Hindu Malayali observance

Kuchelan dinam (കുചേല ദിനം) is an annual festival celebrated by Hindus in Kerala. It is observed on the first Wednesday of the month of Dhanu in the Malayalam calendar.

== Description ==
In the Bhagavata Purana, Kuchela (Sudama) is a childhood friend of Krishna who offers a gift of beaten rice (aval) to the deity despite his poverty. Following the offering, he becomes wealthy because of the benevolent blessings of Krishna. Several temples in South India, including the famous Guruvayur Temple observe the Kuchela dinam in remembrance of Kuchela's willingness to part his food despite his penury. Devotees offer specially prepared beaten rice in Krishna temples on this occasion.

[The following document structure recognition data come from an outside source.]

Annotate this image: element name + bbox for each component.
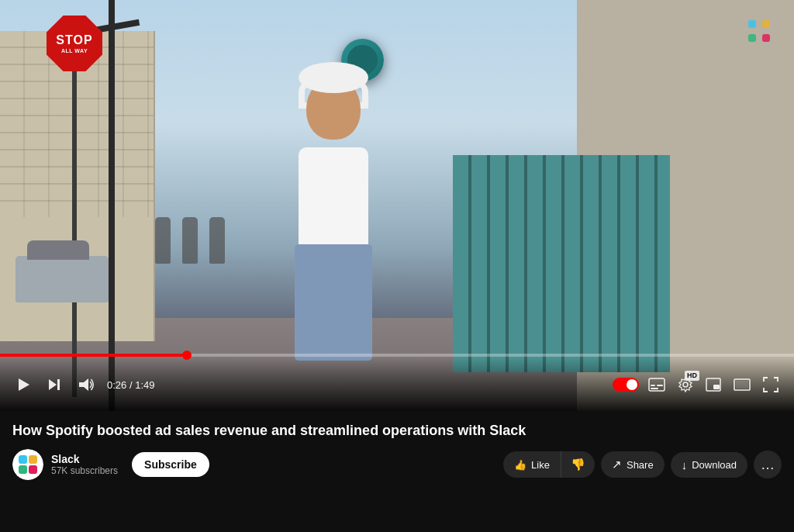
svg-marker-7: [79, 378, 88, 391]
stop-octagon: STOP ALL WAY: [47, 16, 102, 71]
svg-rect-14: [713, 385, 720, 389]
miniplayer-button[interactable]: [703, 375, 724, 395]
video-thumbnail[interactable]: STOP ALL WAY Subway New York City Transi…: [0, 0, 794, 411]
subway-fence: [453, 155, 670, 372]
street-light-pole: [109, 0, 115, 411]
like-dislike-group: 👍 Like 👎: [503, 451, 595, 478]
right-controls: HD: [613, 374, 782, 396]
svg-rect-20: [29, 455, 37, 464]
play-button[interactable]: [12, 374, 34, 396]
svg-marker-5: [49, 379, 57, 390]
fullscreen-icon: [763, 377, 778, 392]
svg-rect-11: [651, 388, 658, 389]
settings-button[interactable]: HD: [675, 374, 696, 396]
slack-avatar-icon: [12, 449, 43, 480]
person-head: [306, 78, 361, 140]
theater-button[interactable]: [730, 375, 754, 394]
video-progress-bar[interactable]: [0, 354, 794, 357]
channel-avatar[interactable]: [12, 449, 43, 480]
svg-rect-1: [748, 34, 756, 42]
play-icon: [16, 377, 31, 392]
channel-subscribers: 57K subscribers: [51, 465, 118, 476]
video-controls: 0:26 / 1:49: [0, 358, 794, 411]
svg-rect-3: [762, 34, 770, 42]
bg-person-1: [155, 217, 171, 264]
svg-rect-0: [748, 20, 756, 28]
time-display: 0:26 / 1:49: [107, 379, 154, 391]
stop-text: STOP: [56, 34, 92, 47]
time-total: 1:49: [135, 379, 154, 391]
share-button[interactable]: ↗ Share: [601, 451, 665, 478]
svg-point-12: [683, 382, 688, 387]
main-person: [248, 62, 419, 388]
video-player-wrapper: STOP ALL WAY Subway New York City Transi…: [0, 0, 794, 488]
subtitles-icon: [648, 378, 665, 392]
skip-icon: [47, 377, 62, 392]
autoplay-track[interactable]: [613, 378, 639, 392]
like-label: Like: [531, 459, 550, 471]
subscribe-button[interactable]: Subscribe: [132, 452, 209, 477]
share-label: Share: [627, 459, 654, 471]
progress-fill: [0, 354, 187, 357]
svg-rect-21: [29, 465, 37, 474]
subway-entrance: Subway New York City Transit: [453, 124, 670, 372]
channel-name[interactable]: Slack: [51, 453, 118, 465]
skip-button[interactable]: [43, 374, 65, 396]
action-buttons: 👍 Like 👎 ↗ Share ↓: [503, 451, 782, 478]
stop-pole: [72, 71, 77, 397]
bg-person-3: [209, 217, 225, 264]
svg-rect-10: [657, 385, 663, 386]
like-button[interactable]: 👍 Like: [503, 451, 561, 478]
svg-rect-2: [762, 20, 770, 28]
svg-point-17: [12, 449, 43, 480]
autoplay-toggle[interactable]: [613, 378, 639, 392]
slack-corner-logo: [744, 16, 778, 50]
volume-icon: [78, 377, 95, 392]
svg-rect-18: [19, 455, 27, 464]
svg-marker-4: [19, 378, 29, 391]
theater-icon: [734, 378, 751, 391]
svg-rect-19: [19, 465, 27, 474]
below-video: How Spotify boosted ad sales revenue and…: [0, 411, 794, 488]
more-options-icon: …: [761, 457, 775, 473]
hd-badge: HD: [685, 371, 699, 381]
more-options-button[interactable]: …: [754, 451, 782, 478]
share-icon: ↗: [612, 458, 622, 472]
video-container[interactable]: STOP ALL WAY Subway New York City Transi…: [0, 0, 794, 488]
volume-button[interactable]: [74, 374, 98, 396]
dislike-thumb-icon: 👎: [571, 458, 585, 472]
svg-rect-16: [736, 381, 748, 389]
download-icon: ↓: [682, 458, 688, 472]
person-body: [287, 124, 380, 357]
background-people: [155, 217, 225, 264]
time-current: 0:26: [107, 379, 126, 391]
like-thumb-icon: 👍: [514, 459, 526, 471]
download-label: Download: [692, 459, 737, 471]
video-title: How Spotify boosted ad sales revenue and…: [12, 422, 782, 440]
fullscreen-button[interactable]: [760, 374, 782, 396]
stop-subtext: ALL WAY: [61, 48, 88, 54]
bg-person-2: [182, 217, 198, 264]
channel-row: Slack 57K subscribers Subscribe 👍 Like 👎: [12, 449, 782, 480]
channel-info: Slack 57K subscribers: [51, 453, 118, 476]
person-legs: [295, 244, 372, 361]
download-button[interactable]: ↓ Download: [671, 452, 747, 478]
person-torso: [299, 147, 368, 248]
miniplayer-icon: [706, 378, 721, 392]
svg-rect-9: [651, 385, 655, 386]
stop-sign: STOP ALL WAY: [47, 16, 102, 397]
subtitles-button[interactable]: [645, 375, 668, 395]
car: [16, 256, 109, 302]
svg-rect-6: [57, 379, 60, 390]
autoplay-thumb: [627, 379, 637, 390]
dislike-button[interactable]: 👎: [561, 451, 595, 478]
slack-svg-icon: [744, 16, 775, 47]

The offering is known as aval nivedyam and contains grated coconut, jaggery, ghee, dried ginger, and cumin in addition to beaten rice. Special counters are opened at temples from the eve of Kuchela dinam to facilitate aval nivedyam. In Guruvayur temple, devotees line up outside the temple and offer packets of beaten rice at the namaskara mandapam situated in front of the sanctum sanctorum and the steps leading to the shrine called thripadi. Devotees believe that poverty is eradicated and will be blessed with prosperity after aval nivedyam.